## TASK TO COMPLETE
Across the whole listing, filter for the string "kunnen" and copy every line that has it.

## MATERIAL TO PROCESS
⁂
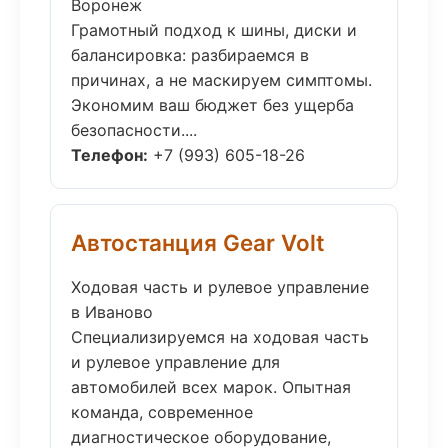
Воронеж
Грамотный подход к шины, диски и
балансировка: разбираемся в
причинах, а не маскируем симптомы.
Экономим ваш бюджет без ущерба
безопасности....
Телефон:
+7 (993) 605-18-26
Автостанция Gear Volt
Ходовая часть и рулевое управление
в Иваново
Специализируемся на ходовая часть
и рулевое управление для
автомобилей всех марок. Опытная
команда, современное
диагностическое оборудование,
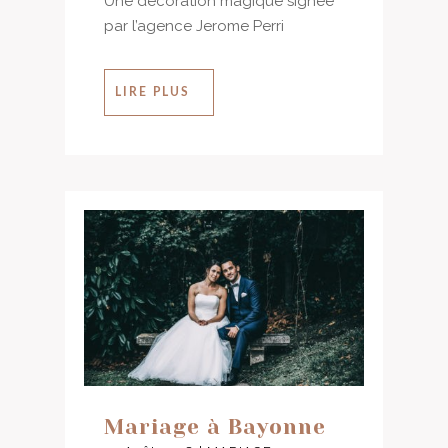
Une décoration magique signée
par l’agence Jerome Perri
LIRE PLUS
Mariage à Bayonne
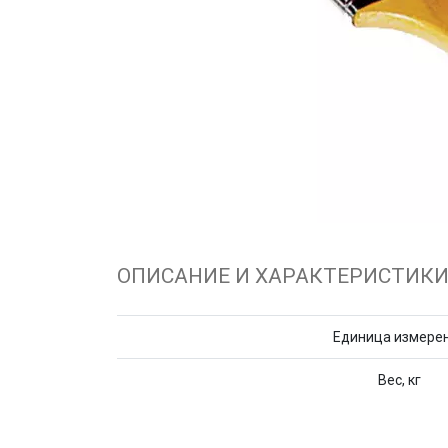
ОПИСАНИЕ И ХАРАКТЕРИСТИК
Единица измере
Вес, кг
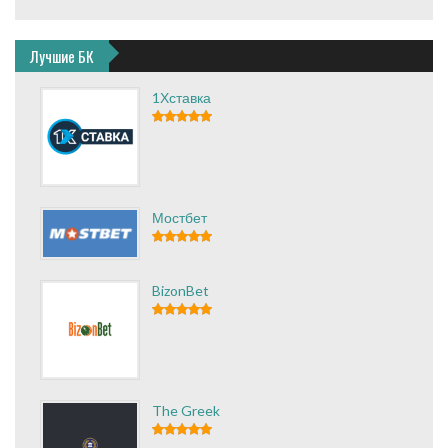
Лучшие БК
1Хставка
Мостбет
BizonBet
The Greek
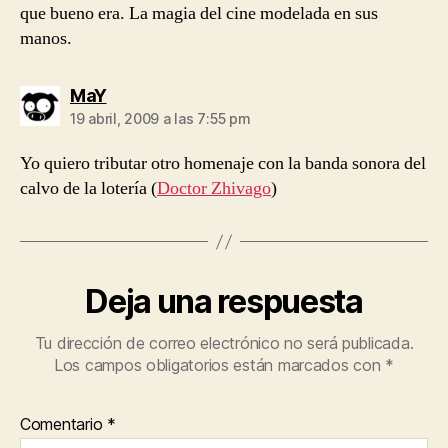
que bueno era. La magia del cine modelada en sus
manos.
dice:
MaY
19 abril, 2009 a las 7:55 pm
Yo quiero tributar otro homenaje con la banda sonora del
calvo de la lotería (
Doctor Zhivago
)
Deja una respuesta
Tu dirección de correo electrónico no será publicada.
Los campos obligatorios están marcados con
*
Comentario
*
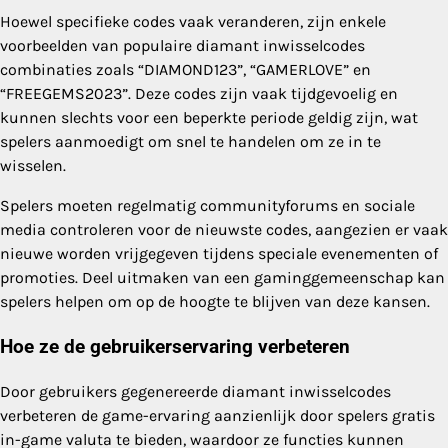
Hoewel specifieke codes vaak veranderen, zijn enkele
voorbeelden van populaire diamant inwisselcodes
combinaties zoals “DIAMOND123”, “GAMERLOVE” en
“FREEGEMS2023”. Deze codes zijn vaak tijdgevoelig en
kunnen slechts voor een beperkte periode geldig zijn, wat
spelers aanmoedigt om snel te handelen om ze in te
wisselen.
Spelers moeten regelmatig communityforums en sociale
media controleren voor de nieuwste codes, aangezien er vaak
nieuwe worden vrijgegeven tijdens speciale evenementen of
promoties. Deel uitmaken van een gaminggemeenschap kan
spelers helpen om op de hoogte te blijven van deze kansen.
Hoe ze de gebruikerservaring verbeteren
Door gebruikers gegenereerde diamant inwisselcodes
verbeteren de game-ervaring aanzienlijk door spelers gratis
in-game valuta te bieden, waardoor ze functies kunnen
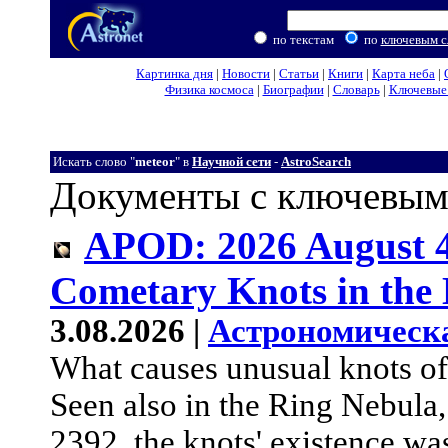
по текстам
по
ключевым с
Картинка дня
|
Новости
|
Статьи
|
Книги
|
Карта неба
|
Физика космоса
|
Биографии
|
Словарь
|
Ключевые 
Искать слово "
meteor
" в
Научной сети
-
AstroSearch
Документы с ключевым
APOD: 2026 August 4
Cometary Knots in the 
3.08.2026 |
Астрономическ
What causes unusual knots of
Seen also in the Ring Nebul
2392, the knots' existence was 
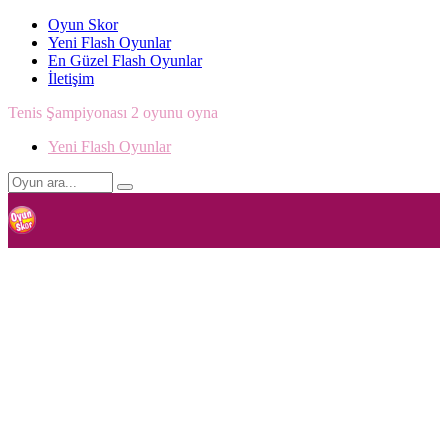
Oyun Skor
Yeni Flash Oyunlar
En Güzel Flash Oyunlar
İletişim
Tenis Şampiyonası 2 oyunu oyna
Yeni Flash Oyunlar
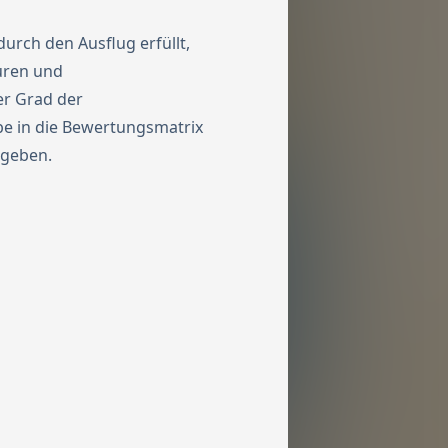
durch den Ausflug erfüllt,
turen und
er Grad der
abe in die Bewertungsmatrix
rgeben.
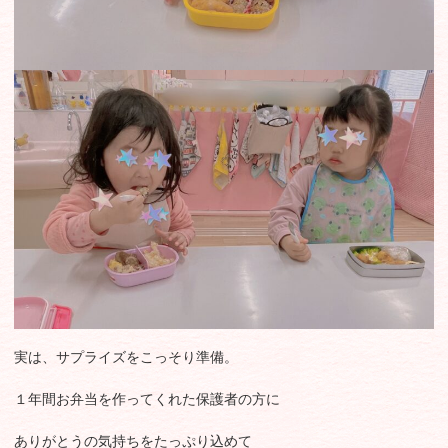
実は、サプライズをこっそり準備。
１年間お弁当を作ってくれた保護者の方に
ありがとうの気持ちをたっぷり込めて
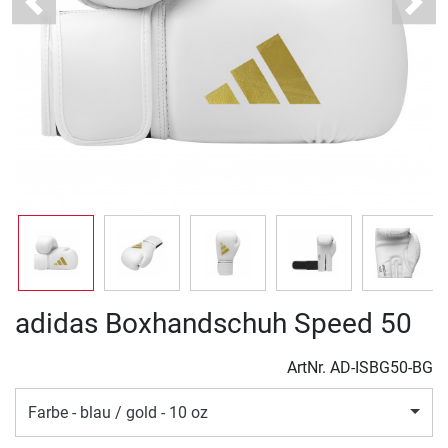
Previous
Next
adidas Boxhandschuh Speed 50
ArtNr.
AD-ISBG50-BG
Farbe - blau / gold - 10 oz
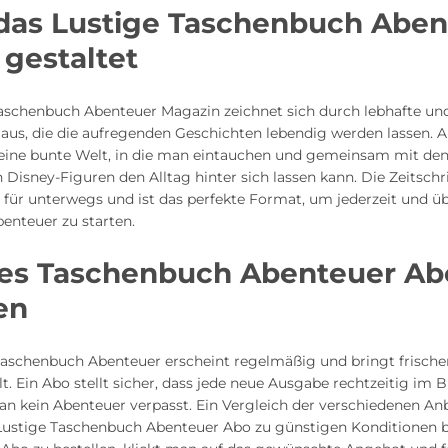
 das Lustige Taschenbuch Abe
gestaltet
Taschenbuch Abenteuer Magazin zeichnet sich durch lebhafte un
n aus, die die aufregenden Geschichten lebendig werden lassen. A
h eine bunte Welt, in die man eintauchen und gemeinsam mit de
 Disney-Figuren den Alltag hinter sich lassen kann. Die Zeitschri
für unterwegs und ist das perfekte Format, um jederzeit und übe
enteuer zu starten.
ges Taschenbuch Abenteuer Ab
en
Taschenbuch Abenteuer erscheint regelmäßig und bringt frische
t. Ein Abo stellt sicher, dass jede neue Ausgabe rechtzeitig im B
n kein Abenteuer verpasst. Ein Vergleich der verschiedenen Anbi
ustige Taschenbuch Abenteuer Abo zu günstigen Konditionen b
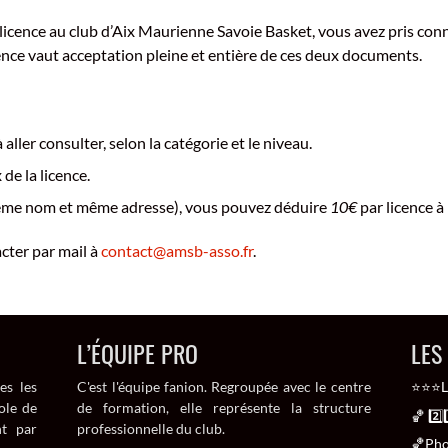
cence au club d’Aix Maurienne Savoie Basket, vous avez pris conn
cence vaut acceptation pleine et entière de ces deux documents.
ller consulter, selon la catégorie et le niveau.
de la licence.
(même nom et même adresse), vous pouvez déduire
10€
par licence à
cter par mail à
contact@amsb-asso.fr
.
L’ÉQUIPE PRO
LES
es les
C'est l'équipe fanion. Regroupée avec le centre
⭐⭐⭐La
ole de
de formation, elle représente la structure
🏀 2️
nt par
professionnelle du club.
🏀Pho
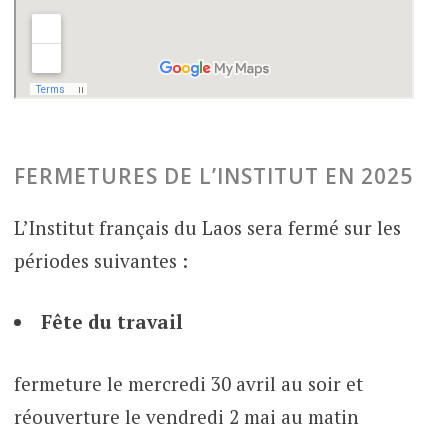
FERMETURES DE L’INSTITUT EN 2025
L’Institut français du Laos sera fermé sur les
périodes suivantes :
Fête du travail
fermeture le mercredi 30 avril au soir et
réouverture le vendredi 2 mai au matin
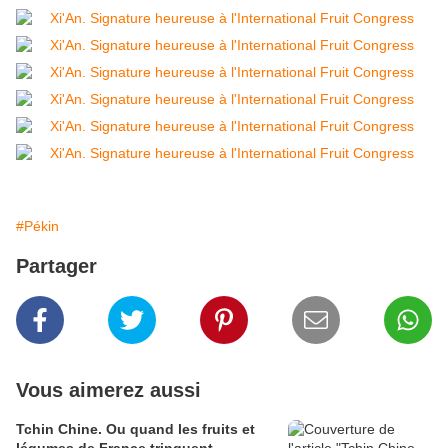
#Pékin
Partager
Vous aimerez aussi
Tchin Chine. Ou quand les fruits et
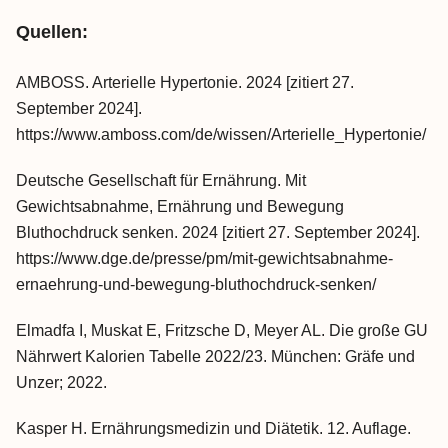
Quellen:
AMBOSS. Arterielle Hypertonie. 2024 [zitiert 27.
September 2024].
https://www.amboss.com/de/wissen/Arterielle_Hypertonie/
Deutsche Gesellschaft für Ernährung. Mit
Gewichtsabnahme, Ernährung und Bewegung
Bluthochdruck senken. 2024 [zitiert 27. September 2024].
https://www.dge.de/presse/pm/mit-gewichtsabnahme-
ernaehrung-und-bewegung-bluthochdruck-senken/
Elmadfa I, Muskat E, Fritzsche D, Meyer AL. Die große GU
Nährwert Kalorien Tabelle 2022/23. München: Gräfe und
Unzer; 2022.
Kasper H. Ernährungsmedizin und Diätetik. 12. Auflage.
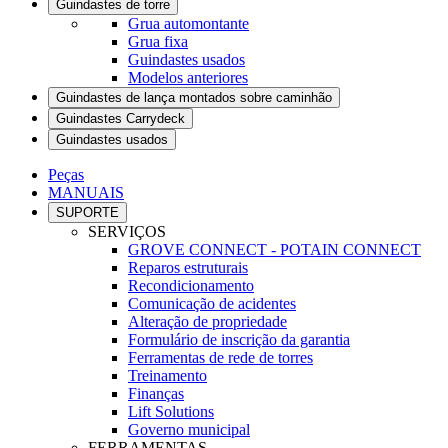
Guindastes de torre
Grua automontante
Grua fixa
Guindastes usados
Modelos anteriores
Guindastes de lança montados sobre caminhão
Guindastes Carrydeck
Guindastes usados
Peças
MANUAIS
SUPORTE
SERVIÇOS
GROVE CONNECT - POTAIN CONNECT
Reparos estruturais
Recondicionamento
Comunicação de acidentes
Alteração de propriedade
Formulário de inscrição da garantia
Ferramentas de rede de torres
Treinamento
Finanças
Lift Solutions
Governo municipal
FERRAMENTAS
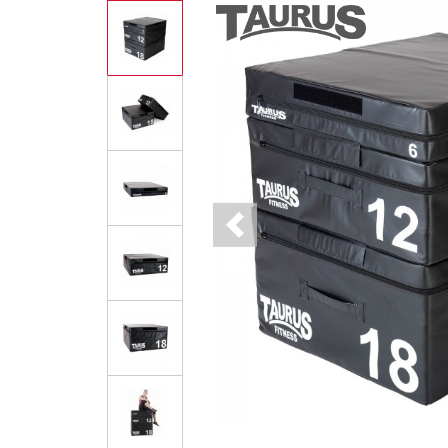
Previous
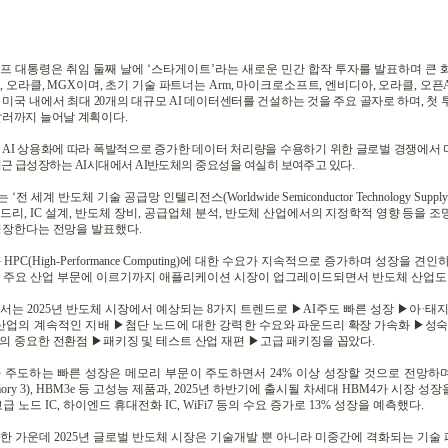
프 대통령은 취임 둘째 날에
‘
스타게이트
’
라는 새로운 민간 합작 투자를 발표하며 큰
,
오라클
, MGX
이며
,
초기 기술 파트너는
Arm,
마이크로소프트
,
엔비디아
,
오라클
,
오픈
 미국 내에서
최대
20
개의 대규모
AI
데이터센터를 건설하는 것을 주요 골자로 하며
,
첫 
달러까지 늘어날 계획이다
.
는
AI
상용화에 따라 폭발적으로 증가한 데이터 처리량을 수용하기 위한 글로벌 경쟁에서
최근 급성장하는
AI
시대에서
AI
반도체의 중요성을 여실히 보여주고 있다
.
는
‘
전 세계 반도체 기술 공급망 인텔리전스
(Worldwide Semiconductor Technology Supply 
드리
, IC
설계
,
반도체 장비
,
공급업체 분석
,
반도체 산업에서의 지정학적 영향 등을 조
성장한다는 전망을 발표했다
.
와
HPC(High-Performance Computing)
에 대한 수요가 지속적으로 증가하며 성장을 견인
 주요 산업 부문에 이르기까지 애플리케이션 시장이 업그레이드되면서 반도체 산업도
고서는
2025
년 반도체 시장에서 예상되는
8
가지 트렌드로
▶
AI
주도 빠른 성장
▶
아
·
태
산업의 계속적인 지배
▶
첨단 노드에 대한 강력한
수요와 파운드리 확장 가속화
▶
성숙
의 중요한 전환점
▶
패키징 및 테스트 산업 재편
▶
고급 패키징을 꼽았다
.
 주도하는 빠른 성장은 메모리 부문이 주도하면서
24%
이상 성장할 것으로 전망하
ory 3), HBM3e
등 고성능 제품과
, 2025
년 하반기에 출시될 차세대
HBM4
가 시장 성장
고급 노드
IC,
하이엔드 휴대전화
IC, WiFi7
등의 수요 증가로
13%
성장을 예측했다
.
한 가운데
2025
년 글로벌 반도체 시장은 기술개발 뿐 아니라 미중간에 격화되는 기술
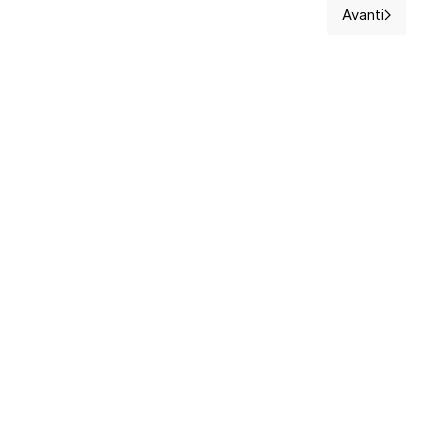
Avanti
dee e suggerimenti
Articolo suc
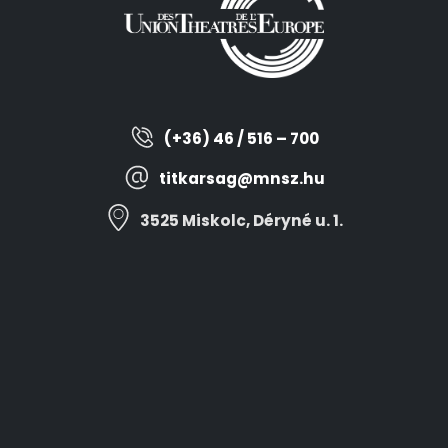
(+36) 46 / 516 – 700
titkarsag@mnsz.hu
3525 Miskolc, Déryné u. 1.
⁂
## ANSWER
kunnen slechts voor een beperkte periode geldig zijn, wat
in-game valuta te bieden, waardoor ze functies kunnen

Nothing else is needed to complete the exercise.